[Extracted page text data]
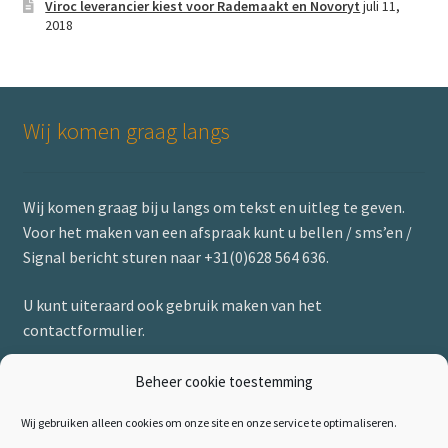
Viroc leverancier kiest voor Rademaakt en Novoryt
juli 11,
2018
Wij komen graag langs
Wij komen graag bij u langs om tekst en uitleg te geven.
Voor het maken van een afspraak kunt u bellen / sms’en /
Signal bericht sturen naar +31(0)628 564 636.
U kunt uiteraard ook gebruik maken van het
contactformulier.
Beheer cookie toestemming
Wij gebruiken alleen cookies om onze site en onze service te optimaliseren.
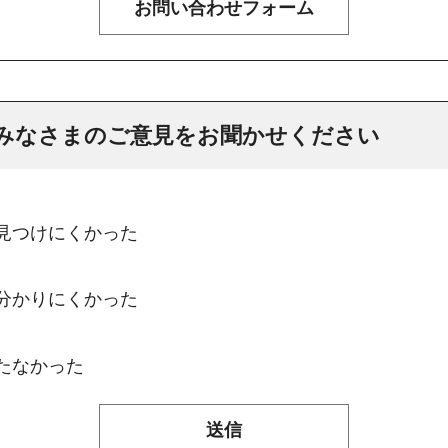
みなさまのご意見をお聞かせください
：見つけにくかった
：分かりにくかった
たなかった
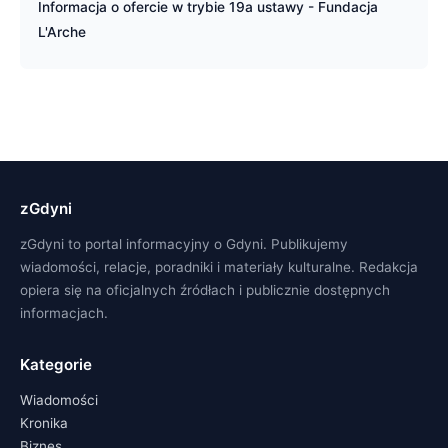
Informacja o ofercie w trybie 19a ustawy - Fundacja
L'Arche
zGdyni
zGdyni to portal informacyjny o Gdyni. Publikujemy
wiadomości, relacje, poradniki i materiały kulturalne. Redakcja
opiera się na oficjalnych źródłach i publicznie dostępnych
informacjach.
Kategorie
Wiadomości
Kronika
Biznes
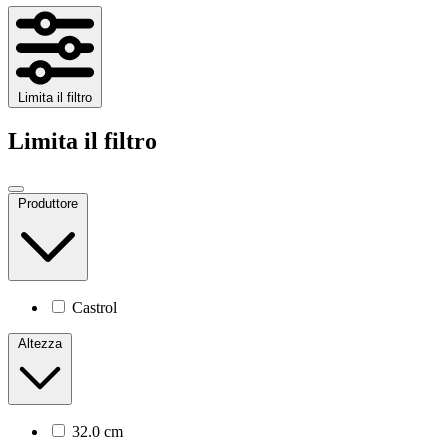
Limita il filtro
Limita il filtro
Produttore
Castrol
Altezza
32.0 cm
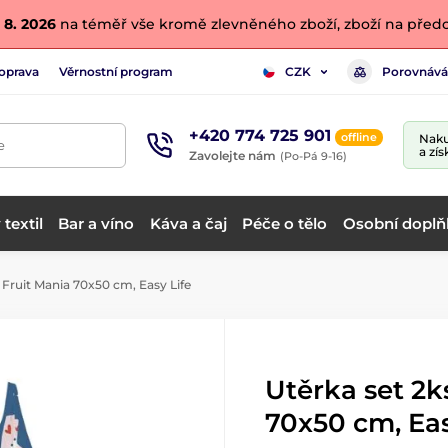
 8. 2026
na téměř vše kromě zlevněného zboží, zboží na předo
oprava
Věrnostní program
Porovnává
CZK
+420 774 725 901
offline
Naku
e
a zís
Zavolejte nám
(Po-Pá 9-16)
textil
Bar a víno
Káva a čaj
Péče o tělo
Osobní doplň
 Fruit Mania 70x50 cm, Easy Life
Utěrka set 2k
70x50 cm, Eas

The task: Write out each line again, exactly as it appears above, except for any picture.

Output of the exercise:
Viroc leverancier kiest voor Rademaakt en Novoryt
juli 11,
2018
Wij komen graag langs
Wij komen graag bij u langs om tekst en uitleg te geven.
Voor het maken van een afspraak kunt u bellen / sms’en /
Signal bericht sturen naar +31(0)628 564 636.
U kunt uiteraard ook gebruik maken van het
contactformulier.
Beheer cookie toestemming
Wij gebruiken alleen cookies om onze site en onze service te optimaliseren.
みなさまのご意見をお聞かせください
：見つけにくかった
：分かりにくかった
たなかった
Informacja o ofercie w trybie 19a ustawy - Fundacja
L'Arche
zGdyni
zGdyni to portal informacyjny o Gdyni. Publikujemy
wiadomości, relacje, poradniki i materiały kulturalne. Redakcja
opiera się na oficjalnych źródłach i publicznie dostępnych
informacjach.
Kategorie
Wiadomości
Kronika
Biznes
Limita il filtro
Limita il filtro
Produttore
Castrol
Altezza
32.0 cm
 8. 2026
na téměř vše kromě zlevněného zboží, zboží na předo
oprava
Věrnostní program
Porovnává
CZK
+420 774 725 901
offline
Naku
e
a zís
Zavolejte nám
(Po-Pá 9-16)
textil
Bar a víno
Káva a čaj
Péče o tělo
Osobní doplň
 Fruit Mania 70x50 cm, Easy Life
Utěrka set 2k
70x50 cm, Eas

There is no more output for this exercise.